‘Significant progress’ in Congo, M23 talks
ABOVE PHOTO: Angry residents carry the body of a person killed hours earlier when a rocket struck a home, as they take to the streets in protest over recent violence, in Goma, Congo, Saturday, Aug. 24, 2013. Congolese soldiers supported by U.N. forces fought rebels in the country’s deteriorating east for hours early Saturday, officials said, while a rocket landed inside the town of Goma. Congo immediately blamed the attacks on neighboring Rwanda, which has long been accused of supporting the eastern Congolese rebel movement known as M23.
(AP Photo/Alain Wandimoyi)
By Saleh Mwanamilongo
KINSHASA, CONGO --The Congolese government and a rebel group that is ensconced in the hills above one of the country’s largest cities have made progress in talks organized by neighboring nations, according to a statement issued Tuesday.
“Significant progress has been made in the dialogue,’’ said the statement from the Office of the Facilitator of the International Conference of the Great Lakes, which is hosting the mediation effort in the capital of neighboring Uganda.
Late last month, Congolese troops exchanged heavy fire with the M23 rebels, who occupy positions just outside the strategic eastern city of Goma. Aided by U.N. forces who pounded rebel positions with combat helicopters the Congolese were able to reclaim several areas that had been occupied by the M23, until the rebels unexpectedly declared a cease-fire, saying they wanted to resume talks.

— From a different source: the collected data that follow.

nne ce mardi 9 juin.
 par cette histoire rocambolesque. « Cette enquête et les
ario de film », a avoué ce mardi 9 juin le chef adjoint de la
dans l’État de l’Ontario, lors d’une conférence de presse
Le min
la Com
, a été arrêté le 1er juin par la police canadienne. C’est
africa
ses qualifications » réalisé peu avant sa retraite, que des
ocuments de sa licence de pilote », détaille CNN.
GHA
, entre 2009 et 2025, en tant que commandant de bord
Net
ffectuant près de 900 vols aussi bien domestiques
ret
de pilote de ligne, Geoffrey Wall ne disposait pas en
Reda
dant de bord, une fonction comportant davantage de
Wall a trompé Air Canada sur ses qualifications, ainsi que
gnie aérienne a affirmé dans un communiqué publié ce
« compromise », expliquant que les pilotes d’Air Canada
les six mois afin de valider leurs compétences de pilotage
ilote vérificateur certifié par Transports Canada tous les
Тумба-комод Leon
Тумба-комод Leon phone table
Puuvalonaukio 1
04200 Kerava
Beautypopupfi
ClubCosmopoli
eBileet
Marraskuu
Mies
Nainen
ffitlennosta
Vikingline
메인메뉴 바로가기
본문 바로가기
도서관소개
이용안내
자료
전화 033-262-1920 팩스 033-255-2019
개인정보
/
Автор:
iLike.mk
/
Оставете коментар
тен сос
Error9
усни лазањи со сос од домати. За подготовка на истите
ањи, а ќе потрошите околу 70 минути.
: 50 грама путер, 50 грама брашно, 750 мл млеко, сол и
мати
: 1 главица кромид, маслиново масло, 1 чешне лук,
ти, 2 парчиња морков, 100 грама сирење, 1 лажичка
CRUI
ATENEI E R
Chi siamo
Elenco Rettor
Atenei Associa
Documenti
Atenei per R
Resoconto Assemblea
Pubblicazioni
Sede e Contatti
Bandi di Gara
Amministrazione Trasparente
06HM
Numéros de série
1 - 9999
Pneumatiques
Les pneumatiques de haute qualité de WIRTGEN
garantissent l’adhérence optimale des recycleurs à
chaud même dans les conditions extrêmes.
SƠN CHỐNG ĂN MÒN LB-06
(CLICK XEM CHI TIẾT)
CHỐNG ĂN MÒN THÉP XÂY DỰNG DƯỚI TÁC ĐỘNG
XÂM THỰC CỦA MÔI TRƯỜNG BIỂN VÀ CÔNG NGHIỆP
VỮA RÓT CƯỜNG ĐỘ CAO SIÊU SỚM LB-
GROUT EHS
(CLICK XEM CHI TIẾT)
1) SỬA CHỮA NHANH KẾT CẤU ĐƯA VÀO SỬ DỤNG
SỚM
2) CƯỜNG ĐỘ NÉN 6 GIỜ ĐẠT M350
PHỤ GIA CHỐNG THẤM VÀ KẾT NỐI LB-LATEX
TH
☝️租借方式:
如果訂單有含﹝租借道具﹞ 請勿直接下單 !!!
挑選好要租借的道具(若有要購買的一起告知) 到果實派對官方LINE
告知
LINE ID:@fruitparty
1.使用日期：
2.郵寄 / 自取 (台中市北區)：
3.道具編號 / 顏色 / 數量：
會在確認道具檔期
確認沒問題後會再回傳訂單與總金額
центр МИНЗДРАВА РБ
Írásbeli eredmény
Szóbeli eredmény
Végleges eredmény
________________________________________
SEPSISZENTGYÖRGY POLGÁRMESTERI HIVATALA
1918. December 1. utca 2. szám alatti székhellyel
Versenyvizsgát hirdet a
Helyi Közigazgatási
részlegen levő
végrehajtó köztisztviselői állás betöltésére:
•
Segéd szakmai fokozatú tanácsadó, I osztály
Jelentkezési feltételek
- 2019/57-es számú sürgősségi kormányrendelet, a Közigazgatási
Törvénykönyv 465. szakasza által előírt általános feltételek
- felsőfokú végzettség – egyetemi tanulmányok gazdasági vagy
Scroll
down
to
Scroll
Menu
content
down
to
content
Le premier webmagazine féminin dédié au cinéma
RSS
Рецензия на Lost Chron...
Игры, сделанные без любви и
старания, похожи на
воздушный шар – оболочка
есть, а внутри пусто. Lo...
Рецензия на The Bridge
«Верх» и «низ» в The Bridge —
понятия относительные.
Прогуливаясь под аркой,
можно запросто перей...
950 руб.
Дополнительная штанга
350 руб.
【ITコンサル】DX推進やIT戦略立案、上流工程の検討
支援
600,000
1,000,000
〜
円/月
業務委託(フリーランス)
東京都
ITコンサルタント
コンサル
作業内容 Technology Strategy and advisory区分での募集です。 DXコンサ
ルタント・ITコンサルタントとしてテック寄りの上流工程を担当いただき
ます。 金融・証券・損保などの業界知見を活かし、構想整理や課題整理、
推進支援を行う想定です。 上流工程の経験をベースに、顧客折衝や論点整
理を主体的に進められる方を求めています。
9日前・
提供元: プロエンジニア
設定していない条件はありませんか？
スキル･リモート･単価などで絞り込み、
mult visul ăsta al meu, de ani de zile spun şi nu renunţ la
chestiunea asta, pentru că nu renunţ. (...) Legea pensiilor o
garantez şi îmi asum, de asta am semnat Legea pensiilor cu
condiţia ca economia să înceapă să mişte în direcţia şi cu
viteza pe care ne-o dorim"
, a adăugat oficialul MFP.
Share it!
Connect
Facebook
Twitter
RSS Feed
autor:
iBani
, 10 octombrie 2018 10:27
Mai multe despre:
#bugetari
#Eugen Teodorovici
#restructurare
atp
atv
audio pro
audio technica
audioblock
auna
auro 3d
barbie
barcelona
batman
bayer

The M23 is primarily made up of fighters from a now-defunct rebel group which signed a peace agreement with Congo on March 23, 2009. The deal paved the way for the rebels to join the regular Congolese military. For the next three years Congo enjoyed a relative period of calm in its troubled and lawless eastern province.
However many defected in 2012, claiming Congo had not held up its end of the bargain by failing to implement the signed agreement. Rebels invaded and briefly held Goma, one of Congo’s largest cities late last year, before retreating to positions just outside the city.
The international community, bolstered by several reports by the U.N. Group of Experts, has accused Rwanda of backing the M23, using it as a proxy force to secure access to eastern Congo’s lucrative mining trade.
Tuesday’s statement from the office of the facilitator in Kampala says the two sides agreed that 65 percent of the provisions in the 2009 accord have been implemented, while 35 percent have not. “The parties have expressed determination to ensure that the balance of the agreement will be implemented as well,’’ it said.
Congolese government spokesman Lambert Mende told The Associated Press on Tuesday that the statement is further proof that the M23’s rationale for war is unfounded.
“First of all, this confirms what the government has always said, that the non-execution of the March 23, 2009, accord is not the real reason for the war that was imposed on us because the majority of the measures were already implemented. This war comes from elsewhere,’’ he said. “The Congolese government is thinking of Rwanda, which does not want to respect the promises it has made.’’
Showing the extent of international concern, the talks were attended by the presidents of Congo, Rwanda, Uganda, South Sudan and Tanzania, as well as by the U.N. special envoy to the region, and Sen. Russ Feingold, the special envoy from the United States.
In recent days as fighting between the M23 and Congo escalated, a convoy of military vehicles was seen leaving the Rwanda capital for the Congolese border, heightening fears the two nations, which have gone to war twice before, might be heading for another confrontation.